Once the pictures are set aside, transcribe the remaining data exactly.

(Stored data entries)
== == ==

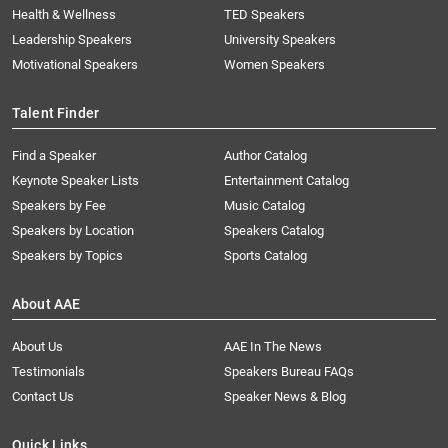
Health & Wellness
TED Speakers
Leadership Speakers
University Speakers
Motivational Speakers
Women Speakers
Talent Finder
Find a Speaker
Author Catalog
Keynote Speaker Lists
Entertainment Catalog
Speakers by Fee
Music Catalog
Speakers by Location
Speakers Catalog
Speakers by Topics
Sports Catalog
About AAE
About Us
AAE In The News
Testimonials
Speakers Bureau FAQs
Contact Us
Speaker News & Blog
Quick Links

== == ==

Result below:
Health & Wellness
TED Speakers
Leadership Speakers
University Speakers
Motivational Speakers
Women Speakers
Talent Finder
Find a Speaker
Author Catalog
Keynote Speaker Lists
Entertainment Catalog
Speakers by Fee
Music Catalog
Speakers by Location
Speakers Catalog
Speakers by Topics
Sports Catalog
About AAE
About Us
AAE In The News
Testimonials
Speakers Bureau FAQs
Contact Us
Speaker News & Blog
Quick Links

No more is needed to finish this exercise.